AIM OF THE TASK
Each entry must appear in the answer exactly as written.

DATA PROVIDED
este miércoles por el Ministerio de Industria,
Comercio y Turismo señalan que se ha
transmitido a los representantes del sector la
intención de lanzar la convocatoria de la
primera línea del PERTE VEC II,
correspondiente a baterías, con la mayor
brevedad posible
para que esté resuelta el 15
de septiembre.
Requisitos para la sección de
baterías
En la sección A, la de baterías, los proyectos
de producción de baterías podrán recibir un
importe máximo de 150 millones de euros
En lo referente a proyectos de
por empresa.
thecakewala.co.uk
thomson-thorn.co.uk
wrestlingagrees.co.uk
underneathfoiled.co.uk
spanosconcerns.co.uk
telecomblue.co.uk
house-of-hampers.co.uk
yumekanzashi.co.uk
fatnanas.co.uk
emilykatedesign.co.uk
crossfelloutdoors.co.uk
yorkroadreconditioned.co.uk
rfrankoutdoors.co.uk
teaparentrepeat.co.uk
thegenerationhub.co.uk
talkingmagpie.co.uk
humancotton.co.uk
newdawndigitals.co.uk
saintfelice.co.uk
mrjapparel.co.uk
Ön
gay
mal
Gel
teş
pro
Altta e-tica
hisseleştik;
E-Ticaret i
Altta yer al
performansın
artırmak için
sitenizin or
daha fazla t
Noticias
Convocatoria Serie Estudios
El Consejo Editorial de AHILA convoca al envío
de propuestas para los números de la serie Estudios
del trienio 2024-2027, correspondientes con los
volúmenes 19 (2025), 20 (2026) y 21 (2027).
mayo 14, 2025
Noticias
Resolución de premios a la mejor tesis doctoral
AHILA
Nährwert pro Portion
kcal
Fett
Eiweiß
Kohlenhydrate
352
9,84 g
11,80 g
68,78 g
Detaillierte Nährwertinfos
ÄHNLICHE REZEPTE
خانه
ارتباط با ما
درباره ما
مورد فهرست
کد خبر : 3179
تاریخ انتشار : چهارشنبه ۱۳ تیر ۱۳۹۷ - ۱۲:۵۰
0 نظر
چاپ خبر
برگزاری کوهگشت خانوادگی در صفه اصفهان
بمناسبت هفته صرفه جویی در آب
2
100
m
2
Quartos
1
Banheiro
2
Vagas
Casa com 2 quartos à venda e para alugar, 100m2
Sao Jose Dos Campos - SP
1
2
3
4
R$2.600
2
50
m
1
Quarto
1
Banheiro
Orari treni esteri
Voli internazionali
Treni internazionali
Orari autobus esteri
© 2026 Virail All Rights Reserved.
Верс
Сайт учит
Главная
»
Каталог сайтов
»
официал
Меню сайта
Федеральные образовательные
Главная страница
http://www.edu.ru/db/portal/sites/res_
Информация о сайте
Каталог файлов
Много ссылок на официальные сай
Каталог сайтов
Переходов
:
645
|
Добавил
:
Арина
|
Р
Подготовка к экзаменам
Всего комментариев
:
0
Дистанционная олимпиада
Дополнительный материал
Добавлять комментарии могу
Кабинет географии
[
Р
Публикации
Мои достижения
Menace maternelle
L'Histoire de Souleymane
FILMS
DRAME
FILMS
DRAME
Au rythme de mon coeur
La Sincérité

TASK OUTPUT
este miércoles por el Ministerio de Industria,
Comercio y Turismo señalan que se ha
transmitido a los representantes del sector la
intención de lanzar la convocatoria de la
primera línea del PERTE VEC II,
correspondiente a baterías, con la mayor
brevedad posible
para que esté resuelta el 15
de septiembre.
Requisitos para la sección de
baterías
En la sección A, la de baterías, los proyectos
de producción de baterías podrán recibir un
importe máximo de 150 millones de euros
En lo referente a proyectos de
por empresa.
thecakewala.co.uk
thomson-thorn.co.uk
wrestlingagrees.co.uk
underneathfoiled.co.uk
spanosconcerns.co.uk
telecomblue.co.uk
house-of-hampers.co.uk
yumekanzashi.co.uk
fatnanas.co.uk
emilykatedesign.co.uk
crossfelloutdoors.co.uk
yorkroadreconditioned.co.uk
rfrankoutdoors.co.uk
teaparentrepeat.co.uk
thegenerationhub.co.uk
talkingmagpie.co.uk
humancotton.co.uk
newdawndigitals.co.uk
saintfelice.co.uk
mrjapparel.co.uk
Ön
gay
mal
Gel
teş
pro
Altta e-tica
hisseleştik;
E-Ticaret i
Altta yer al
performansın
artırmak için
sitenizin or
daha fazla t
Noticias
Convocatoria Serie Estudios
El Consejo Editorial de AHILA convoca al envío
de propuestas para los números de la serie Estudios
del trienio 2024-2027, correspondientes con los
volúmenes 19 (2025), 20 (2026) y 21 (2027).
mayo 14, 2025
Noticias
Resolución de premios a la mejor tesis doctoral
AHILA
Nährwert pro Portion
kcal
Fett
Eiweiß
Kohlenhydrate
352
9,84 g
11,80 g
68,78 g
Detaillierte Nährwertinfos
ÄHNLICHE REZEPTE
خانه
ارتباط با ما
درباره ما
مورد فهرست
کد خبر : 3179
تاریخ انتشار : چهارشنبه ۱۳ تیر ۱۳۹۷ - ۱۲:۵۰
0 نظر
چاپ خبر
برگزاری کوهگشت خانوادگی در صفه اصفهان
بمناسبت هفته صرفه جویی در آب
2
100
m
2
Quartos
1
Banheiro
2
Vagas
Casa com 2 quartos à venda e para alugar, 100m2
Sao Jose Dos Campos - SP
1
2
3
4
R$2.600
2
50
m
1
Quarto
1
Banheiro
Orari treni esteri
Voli internazionali
Treni internazionali
Orari autobus esteri
© 2026 Virail All Rights Reserved.
Верс
Сайт учит
Главная
»
Каталог сайтов
»
официал
Меню сайта
Федеральные образовательные
Главная страница
http://www.edu.ru/db/portal/sites/res_
Информация о сайте
Каталог файлов
Много ссылок на официальные сай
Каталог сайтов
Переходов
:
645
|
Добавил
:
Арина
|
Р
Подготовка к экзаменам
Всего комментариев
:
0
Дистанционная олимпиада
Дополнительный материал
Добавлять комментарии могу
Кабинет географии
[
Р
Публикации
Мои достижения
Menace maternelle
L'Histoire de Souleymane
FILMS
DRAME
FILMS
DRAME
Au rythme de mon coeur
La Sincérité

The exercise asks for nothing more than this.